## THE PROBLEM
Beginning at the line containing "Hagiographes - כתובים" in the material below and ending at the line containing "méprisable et corrompu, de", return each line exactly and add nothing.

## SOURCE INFORMATION
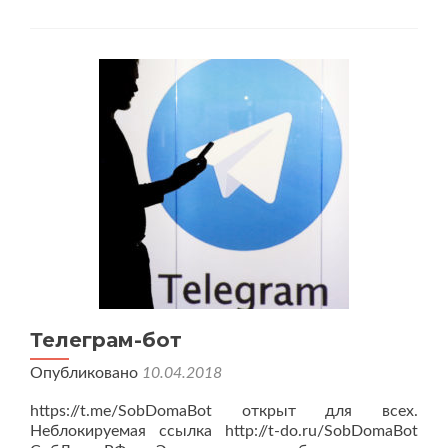
домом.
Телеграм-бот
Опубликовано
10.04.2018
https://t.me/SobDomaBot открыт для всех.
Неблокируемая ссылка http://t-do.ru/SobDomaBot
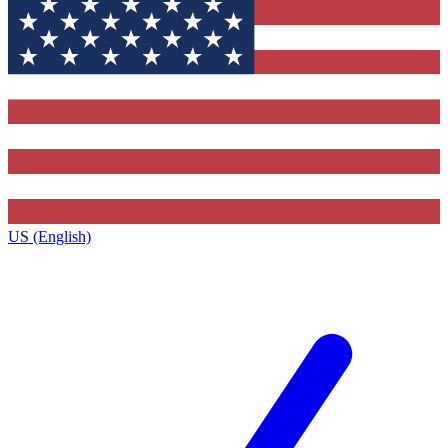
US (English)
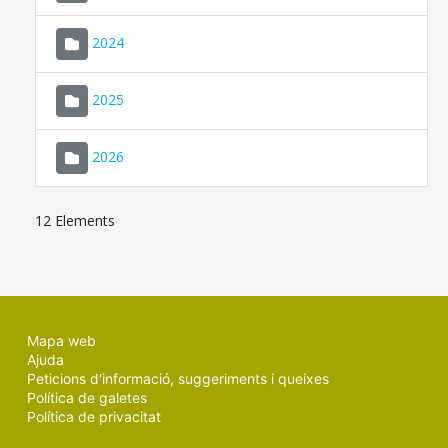
2024
2025
2026
12 Elements
Mapa web
Ajuda
Peticions d'informació, suggeriments i queixes
Política de galetes
Política de privacitat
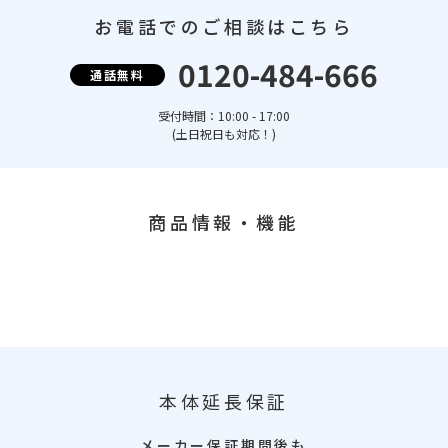
お電話でのご相談はこちら
0120-484-666
通話無料
受付時間：10:00 - 17:00
(土日祝日も対応！)
商品情報・機能
本体延長保証
メーカー保証期間後も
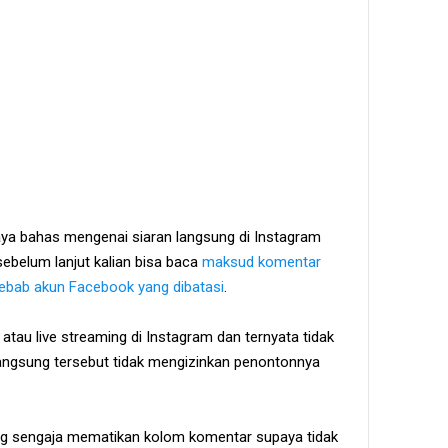
saya bahas mengenai siaran langsung di Instagram
ebelum lanjut kalian bisa baca
maksud komentar
ebab akun Facebook yang dibatasi
.
 atau live streaming di Instagram dan ternyata tidak
langsung tersebut tidak mengizinkan penontonnya
ng sengaja mematikan kolom komentar supaya tidak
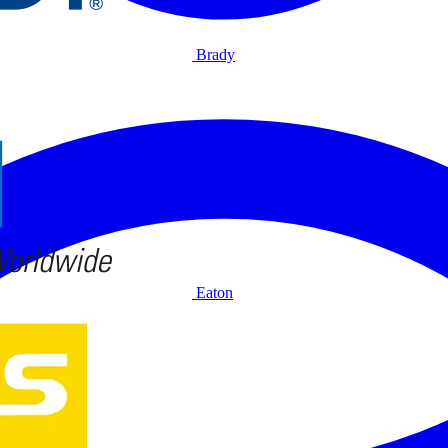
Brady
Eaton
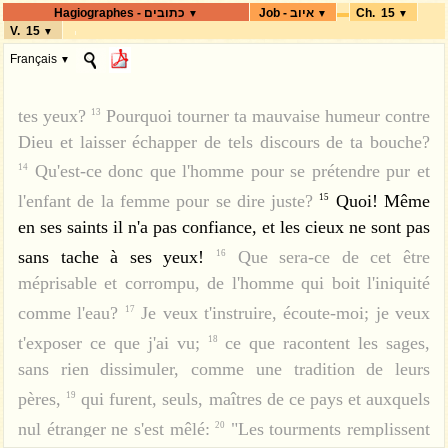
Hagiographes - כתובים
Job - איוב
Ch. 15
▼
▼
▼
que ton père.
Comptes-tu pour rien les consolations de
11
V. 15
▼
Dieu et la parole qui t'a été dite en douceur?
Pourquoi
12
Français
▼
te laisser emporter par ton cœur? Pourquoi rouler ainsi
וַיַּעַן, אֱלִיפַז הַתֵּימָנִי; וַיֹּאמַר.
הֶחָכָם,
א
ב
tes yeux?
Pourquoi tourner ta mauvaise humeur contre
13
יַעֲנֶה דַעַת-רוּחַ; וִימַלֵּא קָדִים בִּטְנוֹ.
הוֹכֵחַ
ג
Dieu et laisser échapper de tels discours de ta bouche?
בְּדָבָר, לֹא-יִסְכּוֹן; וּמִלִּים, לֹא-יוֹעִיל בָּם.
Qu'est-ce donc que l'homme pour se prétendre pur et
14
אַף-אַתָּה, תָּפֵר יִרְאָה; וְתִגְרַע שִׂיחָה,
ד
l'enfant de la femme pour se dire juste?
Quoi! Même
15
לִפְנֵי-אֵל.
כִּי יְאַלֵּף עֲו‍ֹנְךָ פִיךָ; וְתִבְחַר,
en ses saints il n'a pas confiance, et les cieux ne sont pas
ה
sans tache à ses yeux!
Que sera-ce de cet être
16
לְשׁוֹן עֲרוּמִים.
יַרְשִׁיעֲךָ פִיךָ וְלֹא-אָנִי;
ו
méprisable et corrompu, de l'homme qui boit l'iniquité
וּשְׂפָתֶיךָ, יַעֲנוּ-בָךְ.
הֲרִאישׁוֹן אָדָם, תִּוָּלֵד;
ז
comme l'eau?
Je veux t'instruire, écoute-moi; je veux
17
וְלִפְנֵי גְבָעוֹת חוֹלָלְתָּ.
הַבְסוֹד אֱלוֹהַּ
ח
t'exposer ce que j'ai vu;
ce que racontent les sages,
18
תִּשְׁמָע; וְתִגְרַע אֵלֶיךָ חָכְמָה.
מַה-יָּדַעְתָּ,
ט
sans rien dissimuler, comme une tradition de leurs
pères,
qui furent, seuls, maîtres de ce pays et auxquels
19
וְלֹא נֵדָע; תָּבִין, וְלֹא-עִמָּנוּ הוּא.
גַּם-שָׂב
י
nul étranger ne s'est mêlé:
"Les tourments remplissent
20
גַּם-יָשִׁישׁ בָּנוּ-- כַּבִּיר מֵאָבִיךָ יָמִים.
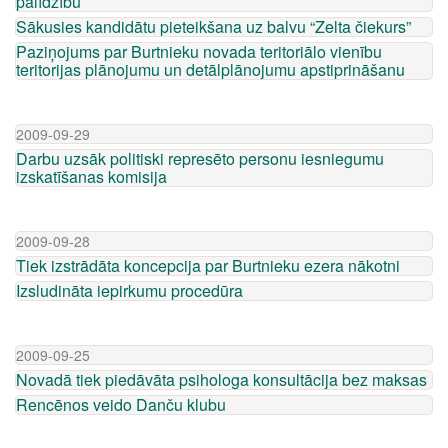
palīdzību
Sākusies kandidātu pieteikšana uz balvu “Zelta čiekurs”
Paziņojums par Burtnieku novada teritoriālo vienību
teritorijas plānojumu un detālplānojumu apstiprināšanu
2009-09-29
Darbu uzsāk politiski represēto personu iesniegumu
izskatīšanas komisija
2009-09-28
Tiek izstrādāta koncepcija par Burtnieku ezera nākotni
Izsludināta iepirkumu procedūra
2009-09-25
Novadā tiek piedāvāta psihologa konsultācija bez maksas
Rencēnos veido Danču klubu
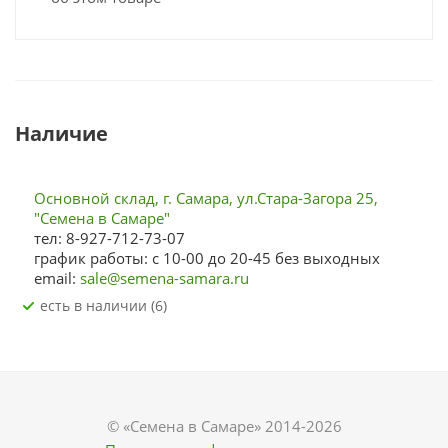
Наличие
Основной склад, г. Самара, ул.Стара-Загора 25,
"Семена в Самаре"
тел: 8-927-712-73-07
график работы: с 10-00 до 20-45 без выходных
email:
sale@semena-samara.ru
Есть в наличии (6)
© «Семена в Самаре» 2014-2026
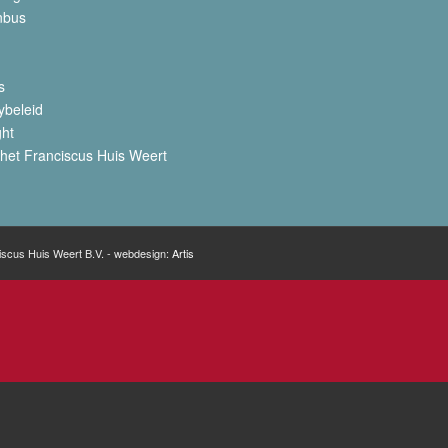
nbus
s
ybeleid
ght
het Franciscus Huis Weert
iscus Huis Weert B.V. - webdesign:
Artis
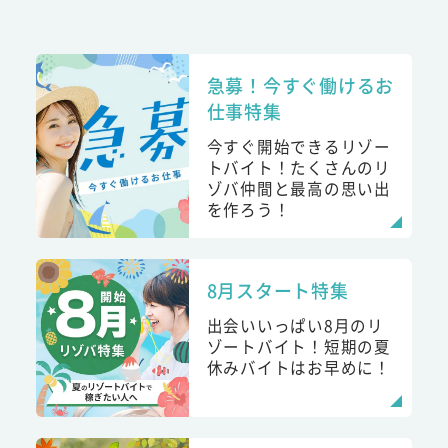
急募！今すぐ働けるお
仕事特集
今すぐ開始できるリゾー
トバイト！たくさんのリ
ゾバ仲間と最高の思い出
を作ろう！
8月スタート特集
出会いいっぱい8月のリ
ゾートバイト！短期の夏
休みバイトはお早めに！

## RESPONSE TO THE TASK
Hagiographes - כתובים
Job - איוב
Ch. 15
▼
▼
▼
que ton père.
Comptes-tu pour rien les consolations de
11
V. 15
▼
Dieu et la parole qui t'a été dite en douceur?
Pourquoi
12
Français
▼
te laisser emporter par ton cœur? Pourquoi rouler ainsi
וַיַּעַן, אֱלִיפַז הַתֵּימָנִי; וַיֹּאמַר.
הֶחָכָם,
א
ב
tes yeux?
Pourquoi tourner ta mauvaise humeur contre
13
יַעֲנֶה דַעַת-רוּחַ; וִימַלֵּא קָדִים בִּטְנוֹ.
הוֹכֵחַ
ג
Dieu et laisser échapper de tels discours de ta bouche?
בְּדָבָר, לֹא-יִסְכּוֹן; וּמִלִּים, לֹא-יוֹעִיל בָּם.
Qu'est-ce donc que l'homme pour se prétendre pur et
14
אַף-אַתָּה, תָּפֵר יִרְאָה; וְתִגְרַע שִׂיחָה,
ד
l'enfant de la femme pour se dire juste?
Quoi! Même
15
לִפְנֵי-אֵל.
כִּי יְאַלֵּף עֲו‍ֹנְךָ פִיךָ; וְתִבְחַר,
en ses saints il n'a pas confiance, et les cieux ne sont pas
ה
sans tache à ses yeux!
Que sera-ce de cet être
16
לְשׁוֹן עֲרוּמִים.
יַרְשִׁיעֲךָ פִיךָ וְלֹא-אָנִי;
ו
méprisable et corrompu, de l'homme qui boit l'iniquité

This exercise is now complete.